Provided entries =>
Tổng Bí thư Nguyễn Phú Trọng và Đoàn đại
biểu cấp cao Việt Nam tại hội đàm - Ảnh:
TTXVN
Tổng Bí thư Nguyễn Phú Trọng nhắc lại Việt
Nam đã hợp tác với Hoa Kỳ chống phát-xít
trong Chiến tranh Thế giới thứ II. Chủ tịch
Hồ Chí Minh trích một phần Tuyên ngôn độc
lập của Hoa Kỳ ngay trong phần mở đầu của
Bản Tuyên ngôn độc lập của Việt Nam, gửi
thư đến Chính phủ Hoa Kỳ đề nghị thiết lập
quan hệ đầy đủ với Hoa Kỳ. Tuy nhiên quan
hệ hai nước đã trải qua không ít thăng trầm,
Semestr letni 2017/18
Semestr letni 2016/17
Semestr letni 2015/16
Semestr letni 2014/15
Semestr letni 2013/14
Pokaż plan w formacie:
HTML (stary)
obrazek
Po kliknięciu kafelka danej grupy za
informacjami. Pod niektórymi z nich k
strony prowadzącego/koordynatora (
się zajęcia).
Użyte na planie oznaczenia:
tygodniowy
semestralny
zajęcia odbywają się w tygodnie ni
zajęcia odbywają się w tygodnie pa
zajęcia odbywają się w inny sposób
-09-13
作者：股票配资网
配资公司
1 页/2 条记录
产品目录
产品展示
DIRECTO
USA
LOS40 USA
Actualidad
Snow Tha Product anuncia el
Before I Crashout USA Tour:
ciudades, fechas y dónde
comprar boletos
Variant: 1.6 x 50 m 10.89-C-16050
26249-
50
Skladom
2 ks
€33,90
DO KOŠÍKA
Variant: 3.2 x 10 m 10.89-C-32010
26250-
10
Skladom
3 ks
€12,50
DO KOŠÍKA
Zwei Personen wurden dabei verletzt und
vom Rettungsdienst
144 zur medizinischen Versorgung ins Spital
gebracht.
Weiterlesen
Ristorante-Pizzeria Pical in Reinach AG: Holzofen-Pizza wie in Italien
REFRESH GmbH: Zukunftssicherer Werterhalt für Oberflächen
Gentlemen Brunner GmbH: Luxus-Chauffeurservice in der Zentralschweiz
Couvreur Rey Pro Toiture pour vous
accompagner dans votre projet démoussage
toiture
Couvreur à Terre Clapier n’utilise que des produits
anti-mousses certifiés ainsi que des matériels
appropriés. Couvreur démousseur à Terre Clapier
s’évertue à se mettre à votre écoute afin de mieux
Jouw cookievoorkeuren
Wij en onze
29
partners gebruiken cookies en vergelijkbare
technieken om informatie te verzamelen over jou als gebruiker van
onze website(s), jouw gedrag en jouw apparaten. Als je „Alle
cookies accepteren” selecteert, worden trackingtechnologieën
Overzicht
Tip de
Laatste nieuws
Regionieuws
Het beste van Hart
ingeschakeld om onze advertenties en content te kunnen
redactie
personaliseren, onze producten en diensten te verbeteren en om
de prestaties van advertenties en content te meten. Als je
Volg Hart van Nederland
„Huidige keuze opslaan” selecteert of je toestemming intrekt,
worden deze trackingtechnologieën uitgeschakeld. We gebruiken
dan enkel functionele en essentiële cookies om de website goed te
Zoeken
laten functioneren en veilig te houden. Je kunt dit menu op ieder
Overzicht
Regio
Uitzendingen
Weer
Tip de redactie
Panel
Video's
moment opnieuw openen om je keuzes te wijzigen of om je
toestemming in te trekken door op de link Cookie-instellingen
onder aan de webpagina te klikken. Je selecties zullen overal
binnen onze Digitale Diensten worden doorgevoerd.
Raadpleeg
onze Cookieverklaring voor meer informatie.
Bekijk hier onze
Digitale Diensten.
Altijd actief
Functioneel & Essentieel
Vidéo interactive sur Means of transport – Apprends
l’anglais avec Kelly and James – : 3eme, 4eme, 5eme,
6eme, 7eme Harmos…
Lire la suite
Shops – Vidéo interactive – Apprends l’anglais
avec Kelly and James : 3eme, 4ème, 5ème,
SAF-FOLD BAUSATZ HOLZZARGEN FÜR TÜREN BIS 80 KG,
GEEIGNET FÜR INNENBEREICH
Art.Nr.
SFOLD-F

About this exercise => Nothing but an exact copy of the lines from the start of the entries through the line containing "Hồ Chí Minh trích một phần Tuyên ngôn độc" belongs in the response.

Written solution =>
Tổng Bí thư Nguyễn Phú Trọng và Đoàn đại
biểu cấp cao Việt Nam tại hội đàm - Ảnh:
TTXVN
Tổng Bí thư Nguyễn Phú Trọng nhắc lại Việt
Nam đã hợp tác với Hoa Kỳ chống phát-xít
trong Chiến tranh Thế giới thứ II. Chủ tịch
Hồ Chí Minh trích một phần Tuyên ngôn độc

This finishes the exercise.